● **ABOUT THIS EXERCISE**: Return each line below holding the string "labels".

● **EXERCISE INPUTS**:
§
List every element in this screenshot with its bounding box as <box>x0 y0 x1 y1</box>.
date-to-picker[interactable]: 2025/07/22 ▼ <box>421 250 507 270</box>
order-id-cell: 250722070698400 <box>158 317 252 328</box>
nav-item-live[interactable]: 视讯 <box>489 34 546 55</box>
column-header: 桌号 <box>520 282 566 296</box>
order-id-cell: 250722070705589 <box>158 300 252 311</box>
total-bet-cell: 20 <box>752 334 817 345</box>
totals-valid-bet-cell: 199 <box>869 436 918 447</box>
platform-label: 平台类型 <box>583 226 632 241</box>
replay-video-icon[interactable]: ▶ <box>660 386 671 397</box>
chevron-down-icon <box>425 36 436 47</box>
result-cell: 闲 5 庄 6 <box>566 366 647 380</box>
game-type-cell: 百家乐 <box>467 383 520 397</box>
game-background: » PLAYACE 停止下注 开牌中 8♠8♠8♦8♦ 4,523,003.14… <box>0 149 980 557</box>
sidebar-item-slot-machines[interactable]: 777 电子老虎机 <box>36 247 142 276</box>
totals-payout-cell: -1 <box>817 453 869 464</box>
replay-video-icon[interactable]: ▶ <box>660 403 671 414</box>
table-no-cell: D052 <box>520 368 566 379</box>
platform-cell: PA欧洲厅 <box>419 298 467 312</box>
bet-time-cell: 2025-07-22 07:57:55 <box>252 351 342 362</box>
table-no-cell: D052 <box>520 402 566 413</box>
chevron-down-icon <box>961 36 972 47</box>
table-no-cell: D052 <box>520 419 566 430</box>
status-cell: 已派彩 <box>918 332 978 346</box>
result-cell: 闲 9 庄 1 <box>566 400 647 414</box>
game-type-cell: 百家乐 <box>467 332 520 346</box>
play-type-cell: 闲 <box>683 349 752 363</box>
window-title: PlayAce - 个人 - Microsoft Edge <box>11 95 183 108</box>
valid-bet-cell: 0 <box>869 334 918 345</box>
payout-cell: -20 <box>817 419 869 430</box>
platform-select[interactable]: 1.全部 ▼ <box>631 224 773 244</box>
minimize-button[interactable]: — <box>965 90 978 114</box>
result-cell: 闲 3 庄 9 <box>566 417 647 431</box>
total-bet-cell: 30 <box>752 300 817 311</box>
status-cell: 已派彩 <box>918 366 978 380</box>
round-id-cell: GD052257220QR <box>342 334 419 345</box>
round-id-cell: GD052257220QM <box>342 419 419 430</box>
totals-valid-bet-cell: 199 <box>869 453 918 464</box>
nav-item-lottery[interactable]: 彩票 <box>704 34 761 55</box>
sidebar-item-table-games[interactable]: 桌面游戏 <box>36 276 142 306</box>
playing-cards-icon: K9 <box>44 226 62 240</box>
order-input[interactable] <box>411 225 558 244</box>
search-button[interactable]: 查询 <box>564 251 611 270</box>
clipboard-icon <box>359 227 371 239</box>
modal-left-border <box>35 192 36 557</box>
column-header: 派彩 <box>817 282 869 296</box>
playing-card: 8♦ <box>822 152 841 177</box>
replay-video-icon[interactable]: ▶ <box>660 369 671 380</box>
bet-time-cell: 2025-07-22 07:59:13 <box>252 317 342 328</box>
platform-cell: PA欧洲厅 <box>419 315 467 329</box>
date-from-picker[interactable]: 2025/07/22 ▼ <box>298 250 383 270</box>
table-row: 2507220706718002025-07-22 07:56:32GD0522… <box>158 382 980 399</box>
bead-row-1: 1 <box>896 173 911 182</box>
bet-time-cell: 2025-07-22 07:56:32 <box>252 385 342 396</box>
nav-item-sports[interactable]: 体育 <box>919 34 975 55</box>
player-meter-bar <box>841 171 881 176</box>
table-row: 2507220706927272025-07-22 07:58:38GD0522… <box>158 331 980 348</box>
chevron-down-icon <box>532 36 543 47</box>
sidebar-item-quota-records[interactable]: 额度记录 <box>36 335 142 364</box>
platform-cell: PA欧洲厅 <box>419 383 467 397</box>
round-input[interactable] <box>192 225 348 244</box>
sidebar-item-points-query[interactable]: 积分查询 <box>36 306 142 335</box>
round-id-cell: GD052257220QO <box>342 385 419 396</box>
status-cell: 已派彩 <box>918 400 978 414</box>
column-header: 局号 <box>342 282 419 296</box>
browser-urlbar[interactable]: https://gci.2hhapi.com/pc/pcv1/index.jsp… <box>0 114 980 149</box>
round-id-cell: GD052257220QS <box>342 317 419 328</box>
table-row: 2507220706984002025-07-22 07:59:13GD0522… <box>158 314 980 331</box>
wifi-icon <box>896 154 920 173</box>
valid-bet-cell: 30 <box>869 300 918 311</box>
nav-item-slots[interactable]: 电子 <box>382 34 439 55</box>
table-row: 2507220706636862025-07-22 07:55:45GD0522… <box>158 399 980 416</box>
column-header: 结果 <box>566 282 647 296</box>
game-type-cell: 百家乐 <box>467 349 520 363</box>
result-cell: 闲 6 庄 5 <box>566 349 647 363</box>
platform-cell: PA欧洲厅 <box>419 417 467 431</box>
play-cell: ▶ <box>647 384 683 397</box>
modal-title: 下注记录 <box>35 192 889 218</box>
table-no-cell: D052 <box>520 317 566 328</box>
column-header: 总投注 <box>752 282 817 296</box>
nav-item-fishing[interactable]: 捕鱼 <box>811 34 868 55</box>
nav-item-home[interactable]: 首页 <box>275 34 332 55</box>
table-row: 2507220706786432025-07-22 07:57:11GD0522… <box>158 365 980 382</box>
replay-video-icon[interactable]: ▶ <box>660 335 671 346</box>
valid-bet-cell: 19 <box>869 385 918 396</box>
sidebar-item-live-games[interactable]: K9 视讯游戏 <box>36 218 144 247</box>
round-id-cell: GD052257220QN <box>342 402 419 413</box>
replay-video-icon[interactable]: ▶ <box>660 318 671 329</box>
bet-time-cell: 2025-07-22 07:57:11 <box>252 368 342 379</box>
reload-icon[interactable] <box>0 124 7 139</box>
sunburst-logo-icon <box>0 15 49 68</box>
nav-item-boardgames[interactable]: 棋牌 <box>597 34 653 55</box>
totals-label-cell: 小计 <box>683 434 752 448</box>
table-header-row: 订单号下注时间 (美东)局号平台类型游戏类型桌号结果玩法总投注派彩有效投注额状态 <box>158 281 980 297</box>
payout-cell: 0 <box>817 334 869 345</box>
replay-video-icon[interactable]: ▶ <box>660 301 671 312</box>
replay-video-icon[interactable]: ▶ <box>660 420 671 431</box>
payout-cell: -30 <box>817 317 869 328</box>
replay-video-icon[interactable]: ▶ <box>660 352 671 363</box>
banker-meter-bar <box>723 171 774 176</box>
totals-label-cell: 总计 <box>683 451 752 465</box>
§
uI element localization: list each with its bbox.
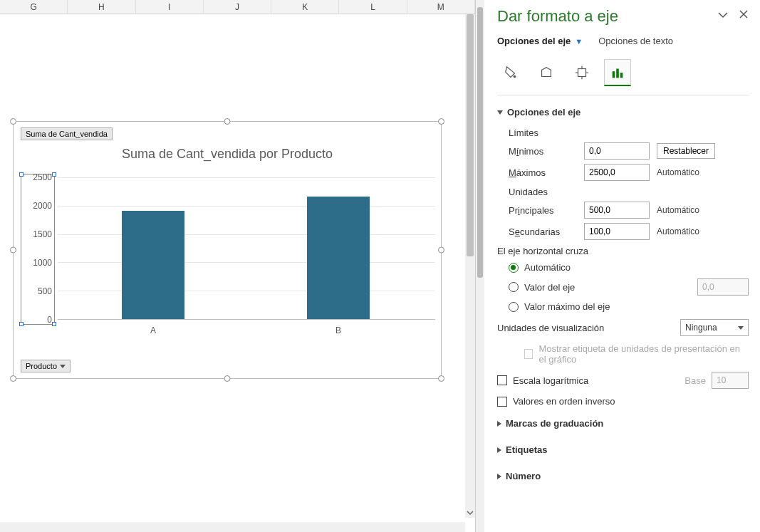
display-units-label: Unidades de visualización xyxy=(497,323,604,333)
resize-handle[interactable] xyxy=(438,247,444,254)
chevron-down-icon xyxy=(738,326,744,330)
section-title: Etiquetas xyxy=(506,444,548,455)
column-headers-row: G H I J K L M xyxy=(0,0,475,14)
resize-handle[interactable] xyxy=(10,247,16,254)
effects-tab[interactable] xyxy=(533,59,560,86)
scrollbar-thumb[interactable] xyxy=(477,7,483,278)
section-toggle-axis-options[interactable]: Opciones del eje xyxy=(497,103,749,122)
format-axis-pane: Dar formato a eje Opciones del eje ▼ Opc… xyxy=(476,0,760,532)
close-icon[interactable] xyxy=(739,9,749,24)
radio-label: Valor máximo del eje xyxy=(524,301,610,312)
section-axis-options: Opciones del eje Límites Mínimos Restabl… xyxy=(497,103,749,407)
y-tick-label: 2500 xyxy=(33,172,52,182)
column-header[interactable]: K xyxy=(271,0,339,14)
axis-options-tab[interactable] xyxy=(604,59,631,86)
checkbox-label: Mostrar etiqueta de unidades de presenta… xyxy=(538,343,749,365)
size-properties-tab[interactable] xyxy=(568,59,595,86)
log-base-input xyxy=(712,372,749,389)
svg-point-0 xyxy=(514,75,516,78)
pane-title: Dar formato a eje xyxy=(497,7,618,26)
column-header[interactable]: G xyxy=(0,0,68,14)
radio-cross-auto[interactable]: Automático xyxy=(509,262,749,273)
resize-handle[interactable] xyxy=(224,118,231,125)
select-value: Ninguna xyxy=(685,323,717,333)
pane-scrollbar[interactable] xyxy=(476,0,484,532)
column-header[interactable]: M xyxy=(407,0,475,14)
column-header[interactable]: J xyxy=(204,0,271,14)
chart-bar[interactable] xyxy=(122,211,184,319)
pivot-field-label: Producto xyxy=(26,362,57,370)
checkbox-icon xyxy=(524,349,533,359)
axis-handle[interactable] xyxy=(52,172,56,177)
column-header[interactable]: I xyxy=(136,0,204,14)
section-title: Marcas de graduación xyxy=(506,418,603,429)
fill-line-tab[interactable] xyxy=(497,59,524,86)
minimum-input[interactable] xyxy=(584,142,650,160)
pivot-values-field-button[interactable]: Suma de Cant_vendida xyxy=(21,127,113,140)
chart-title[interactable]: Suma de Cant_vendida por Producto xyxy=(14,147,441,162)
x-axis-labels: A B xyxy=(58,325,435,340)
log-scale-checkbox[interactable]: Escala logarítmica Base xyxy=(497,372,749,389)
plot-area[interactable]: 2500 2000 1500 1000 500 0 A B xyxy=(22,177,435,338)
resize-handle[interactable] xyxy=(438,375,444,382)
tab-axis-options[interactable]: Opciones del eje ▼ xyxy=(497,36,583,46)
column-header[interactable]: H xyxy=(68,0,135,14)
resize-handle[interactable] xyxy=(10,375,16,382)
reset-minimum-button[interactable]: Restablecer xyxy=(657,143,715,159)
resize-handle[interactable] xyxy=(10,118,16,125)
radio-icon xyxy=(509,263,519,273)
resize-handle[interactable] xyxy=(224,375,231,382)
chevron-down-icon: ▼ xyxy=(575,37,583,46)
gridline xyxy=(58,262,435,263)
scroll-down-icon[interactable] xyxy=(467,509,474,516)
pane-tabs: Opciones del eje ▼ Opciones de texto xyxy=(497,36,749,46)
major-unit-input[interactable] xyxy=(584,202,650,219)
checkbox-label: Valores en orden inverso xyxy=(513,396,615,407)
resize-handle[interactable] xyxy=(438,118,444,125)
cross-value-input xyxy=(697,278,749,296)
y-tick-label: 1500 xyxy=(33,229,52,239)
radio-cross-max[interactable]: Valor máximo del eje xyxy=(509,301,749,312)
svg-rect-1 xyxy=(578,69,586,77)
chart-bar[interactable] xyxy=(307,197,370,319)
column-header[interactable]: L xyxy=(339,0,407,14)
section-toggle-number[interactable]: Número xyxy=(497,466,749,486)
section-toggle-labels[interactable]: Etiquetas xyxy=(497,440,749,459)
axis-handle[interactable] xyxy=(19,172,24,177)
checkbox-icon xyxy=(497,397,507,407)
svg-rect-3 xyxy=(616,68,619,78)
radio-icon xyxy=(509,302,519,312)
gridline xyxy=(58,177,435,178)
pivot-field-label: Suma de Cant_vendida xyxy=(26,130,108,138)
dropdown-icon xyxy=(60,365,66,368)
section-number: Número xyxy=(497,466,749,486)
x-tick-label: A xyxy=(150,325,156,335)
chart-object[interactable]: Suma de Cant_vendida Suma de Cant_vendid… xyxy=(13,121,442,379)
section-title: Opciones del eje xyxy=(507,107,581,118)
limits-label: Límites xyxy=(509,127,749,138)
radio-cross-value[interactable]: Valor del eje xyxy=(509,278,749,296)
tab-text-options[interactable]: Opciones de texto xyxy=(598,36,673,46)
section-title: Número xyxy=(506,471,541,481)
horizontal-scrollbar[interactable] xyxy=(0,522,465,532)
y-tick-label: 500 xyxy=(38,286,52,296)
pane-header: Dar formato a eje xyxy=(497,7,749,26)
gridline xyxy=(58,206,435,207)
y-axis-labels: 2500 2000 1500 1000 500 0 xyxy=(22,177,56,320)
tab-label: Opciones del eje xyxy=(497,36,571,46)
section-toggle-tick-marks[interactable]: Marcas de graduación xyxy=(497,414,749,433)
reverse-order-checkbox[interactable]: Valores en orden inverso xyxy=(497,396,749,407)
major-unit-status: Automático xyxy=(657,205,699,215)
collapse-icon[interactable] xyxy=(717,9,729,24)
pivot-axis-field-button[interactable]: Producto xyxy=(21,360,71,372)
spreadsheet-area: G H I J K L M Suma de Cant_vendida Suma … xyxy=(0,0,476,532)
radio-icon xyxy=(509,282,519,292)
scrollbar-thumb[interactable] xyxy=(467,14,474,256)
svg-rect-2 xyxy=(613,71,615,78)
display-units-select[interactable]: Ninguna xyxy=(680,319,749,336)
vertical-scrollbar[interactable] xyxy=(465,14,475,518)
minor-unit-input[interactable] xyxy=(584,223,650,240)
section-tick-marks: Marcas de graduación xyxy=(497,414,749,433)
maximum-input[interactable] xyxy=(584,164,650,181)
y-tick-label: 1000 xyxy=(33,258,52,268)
§
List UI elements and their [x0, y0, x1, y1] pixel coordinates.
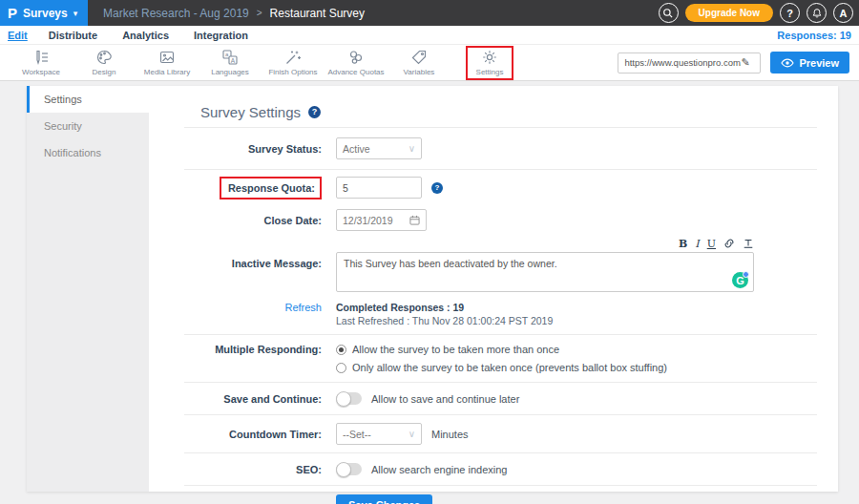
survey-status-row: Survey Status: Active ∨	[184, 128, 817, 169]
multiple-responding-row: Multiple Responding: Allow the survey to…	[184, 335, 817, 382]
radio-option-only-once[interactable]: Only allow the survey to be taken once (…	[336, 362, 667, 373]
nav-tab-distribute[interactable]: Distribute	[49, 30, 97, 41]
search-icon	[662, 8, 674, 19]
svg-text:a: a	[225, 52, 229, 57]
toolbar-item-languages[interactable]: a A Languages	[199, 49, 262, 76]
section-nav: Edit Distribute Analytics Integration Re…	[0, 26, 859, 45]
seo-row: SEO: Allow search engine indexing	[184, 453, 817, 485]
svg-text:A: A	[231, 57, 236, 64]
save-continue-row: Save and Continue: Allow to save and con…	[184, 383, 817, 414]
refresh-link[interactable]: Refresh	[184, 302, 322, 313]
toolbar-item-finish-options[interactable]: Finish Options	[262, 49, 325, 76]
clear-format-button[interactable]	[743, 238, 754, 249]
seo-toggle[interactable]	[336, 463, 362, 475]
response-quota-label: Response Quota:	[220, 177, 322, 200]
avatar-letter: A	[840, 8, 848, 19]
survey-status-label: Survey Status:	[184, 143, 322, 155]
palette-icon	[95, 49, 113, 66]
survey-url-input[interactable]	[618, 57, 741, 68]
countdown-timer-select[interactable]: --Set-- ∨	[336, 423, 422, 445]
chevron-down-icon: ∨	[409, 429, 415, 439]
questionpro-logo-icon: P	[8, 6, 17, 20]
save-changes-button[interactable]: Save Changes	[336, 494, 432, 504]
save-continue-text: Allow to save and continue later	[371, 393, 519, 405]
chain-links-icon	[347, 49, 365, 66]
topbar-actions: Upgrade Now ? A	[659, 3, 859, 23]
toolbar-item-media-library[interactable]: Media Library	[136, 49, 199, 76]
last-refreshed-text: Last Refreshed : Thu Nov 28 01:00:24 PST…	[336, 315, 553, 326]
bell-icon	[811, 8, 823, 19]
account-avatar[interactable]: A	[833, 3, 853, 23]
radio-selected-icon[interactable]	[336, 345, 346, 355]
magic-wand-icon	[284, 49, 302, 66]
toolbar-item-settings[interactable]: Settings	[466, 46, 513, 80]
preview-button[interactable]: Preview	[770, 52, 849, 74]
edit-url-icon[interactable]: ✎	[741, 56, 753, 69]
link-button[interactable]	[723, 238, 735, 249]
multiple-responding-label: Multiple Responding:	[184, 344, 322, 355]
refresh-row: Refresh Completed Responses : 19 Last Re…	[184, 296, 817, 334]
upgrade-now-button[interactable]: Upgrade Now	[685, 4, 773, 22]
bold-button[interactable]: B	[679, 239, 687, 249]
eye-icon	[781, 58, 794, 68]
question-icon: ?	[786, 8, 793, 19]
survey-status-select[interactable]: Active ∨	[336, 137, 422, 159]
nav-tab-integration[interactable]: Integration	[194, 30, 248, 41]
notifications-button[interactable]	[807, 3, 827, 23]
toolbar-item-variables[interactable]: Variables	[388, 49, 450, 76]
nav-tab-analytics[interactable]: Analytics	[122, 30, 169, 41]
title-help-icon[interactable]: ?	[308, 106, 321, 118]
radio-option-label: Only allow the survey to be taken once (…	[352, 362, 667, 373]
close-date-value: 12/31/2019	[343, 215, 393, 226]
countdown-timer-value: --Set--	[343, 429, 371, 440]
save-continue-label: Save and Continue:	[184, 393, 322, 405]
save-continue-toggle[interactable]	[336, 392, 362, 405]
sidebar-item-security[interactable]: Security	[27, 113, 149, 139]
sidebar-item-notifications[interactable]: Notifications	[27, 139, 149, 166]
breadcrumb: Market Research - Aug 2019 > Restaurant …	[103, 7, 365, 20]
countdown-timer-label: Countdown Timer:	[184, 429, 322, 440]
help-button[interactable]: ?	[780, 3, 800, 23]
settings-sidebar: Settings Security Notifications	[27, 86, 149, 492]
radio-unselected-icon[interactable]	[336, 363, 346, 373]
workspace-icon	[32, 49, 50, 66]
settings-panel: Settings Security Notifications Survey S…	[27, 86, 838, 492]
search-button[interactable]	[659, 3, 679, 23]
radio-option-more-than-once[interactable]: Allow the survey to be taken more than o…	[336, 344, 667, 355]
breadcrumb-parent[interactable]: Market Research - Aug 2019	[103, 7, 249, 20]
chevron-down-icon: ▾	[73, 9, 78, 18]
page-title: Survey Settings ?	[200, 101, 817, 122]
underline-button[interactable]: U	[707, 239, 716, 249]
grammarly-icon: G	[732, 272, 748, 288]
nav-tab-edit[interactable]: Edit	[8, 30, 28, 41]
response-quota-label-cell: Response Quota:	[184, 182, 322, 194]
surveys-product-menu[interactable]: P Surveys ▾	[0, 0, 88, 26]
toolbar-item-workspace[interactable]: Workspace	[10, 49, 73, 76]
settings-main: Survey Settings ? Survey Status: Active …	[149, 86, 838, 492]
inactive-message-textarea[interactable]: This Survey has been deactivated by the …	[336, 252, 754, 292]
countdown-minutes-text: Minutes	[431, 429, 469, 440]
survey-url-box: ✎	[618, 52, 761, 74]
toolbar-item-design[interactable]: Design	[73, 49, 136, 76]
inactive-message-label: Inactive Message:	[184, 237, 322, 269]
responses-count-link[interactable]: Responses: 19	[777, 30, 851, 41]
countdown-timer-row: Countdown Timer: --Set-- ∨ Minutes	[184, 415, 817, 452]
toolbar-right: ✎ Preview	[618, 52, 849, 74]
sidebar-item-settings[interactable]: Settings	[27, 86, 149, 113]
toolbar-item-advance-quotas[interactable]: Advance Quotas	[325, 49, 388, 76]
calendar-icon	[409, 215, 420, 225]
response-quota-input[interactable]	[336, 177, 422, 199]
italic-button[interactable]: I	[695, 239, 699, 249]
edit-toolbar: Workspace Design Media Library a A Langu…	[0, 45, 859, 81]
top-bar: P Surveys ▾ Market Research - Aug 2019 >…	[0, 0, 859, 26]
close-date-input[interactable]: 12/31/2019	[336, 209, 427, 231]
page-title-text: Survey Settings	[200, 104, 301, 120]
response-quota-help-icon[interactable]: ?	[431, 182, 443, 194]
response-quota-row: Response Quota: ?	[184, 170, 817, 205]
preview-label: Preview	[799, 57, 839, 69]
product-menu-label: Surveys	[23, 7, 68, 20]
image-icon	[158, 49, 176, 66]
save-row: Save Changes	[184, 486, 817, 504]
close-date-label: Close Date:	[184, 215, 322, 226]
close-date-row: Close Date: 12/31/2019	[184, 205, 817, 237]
§
● **EXERCISE OUTPUT**:
x-axis-labels: A B xyxy=(58,325,435,340)
section-toggle-labels[interactable]: Etiquetas xyxy=(497,440,749,459)
y-axis-labels: 2500 2000 1500 1000 500 0 xyxy=(22,177,56,320)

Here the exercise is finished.